Sacred Spaces at the Rubin Museum... and at home
This month, I had the fabulous and rarely attainable experience of spending a whole day in New York City. I treated myself, I luxuriated at Sephora for an hour and a half and I happened upon the Rubin Museum. I lived in the city for 15 years and fancied myself quite the Renaissance Woman, but really, I never visited as many museums as I would have hoped.
The Shrine Room is only one pinnacle of the Sacred Spaces exhibit.
I wandered in... and minutes later, found myself sitting in the most profound space I may have ever been witness to: the Tibetan Buddhist Shrine Room. The milieu was lulling, the music was soft and spiritual, the art was transfixing.
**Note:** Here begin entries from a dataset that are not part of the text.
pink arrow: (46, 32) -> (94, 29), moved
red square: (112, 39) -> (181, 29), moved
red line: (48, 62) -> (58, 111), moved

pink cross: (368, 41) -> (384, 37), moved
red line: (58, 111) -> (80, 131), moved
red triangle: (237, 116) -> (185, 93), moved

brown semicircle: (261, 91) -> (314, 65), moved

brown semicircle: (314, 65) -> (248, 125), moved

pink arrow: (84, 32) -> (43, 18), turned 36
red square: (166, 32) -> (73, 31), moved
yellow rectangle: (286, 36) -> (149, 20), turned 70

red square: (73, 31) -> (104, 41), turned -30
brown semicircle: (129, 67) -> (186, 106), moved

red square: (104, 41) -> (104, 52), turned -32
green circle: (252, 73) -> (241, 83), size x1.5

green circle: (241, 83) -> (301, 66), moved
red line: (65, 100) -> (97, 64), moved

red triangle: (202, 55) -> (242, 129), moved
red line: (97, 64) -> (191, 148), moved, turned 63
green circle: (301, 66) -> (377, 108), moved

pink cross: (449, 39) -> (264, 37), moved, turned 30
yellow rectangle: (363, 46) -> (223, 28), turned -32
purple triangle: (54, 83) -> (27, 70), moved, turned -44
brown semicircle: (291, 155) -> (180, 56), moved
I felt super dorky taking pics, until I realized there were tons of tourists surreptitiously doing so... and I wanted to show a pic to my kids. (Even on my "day off," they are all I think about.)
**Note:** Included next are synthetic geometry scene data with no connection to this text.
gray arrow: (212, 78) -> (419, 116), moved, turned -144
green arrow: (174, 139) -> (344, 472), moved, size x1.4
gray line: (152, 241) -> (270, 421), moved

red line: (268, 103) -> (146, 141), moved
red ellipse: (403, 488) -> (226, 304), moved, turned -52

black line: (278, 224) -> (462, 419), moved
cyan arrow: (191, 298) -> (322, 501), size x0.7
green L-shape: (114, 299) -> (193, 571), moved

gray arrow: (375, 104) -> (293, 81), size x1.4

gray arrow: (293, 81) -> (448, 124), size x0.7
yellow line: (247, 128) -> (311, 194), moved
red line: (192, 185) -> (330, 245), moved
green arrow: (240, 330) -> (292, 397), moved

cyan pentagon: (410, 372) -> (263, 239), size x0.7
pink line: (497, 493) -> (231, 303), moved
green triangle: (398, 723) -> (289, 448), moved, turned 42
The Shrine Room is only one pinnacle of the Sacred Spaces exhibit.
The other is the Collected Spaces interactive installation, which is comprised of a giant bowl of tiny cards listing visitors' favorite spaces, and an Instagram account chronicling every single solitary one.
Of course, despite feeling super high on my own self for taking time to visit a high-falootin Asian art museum in the city, my card said "at home snuggling the kids."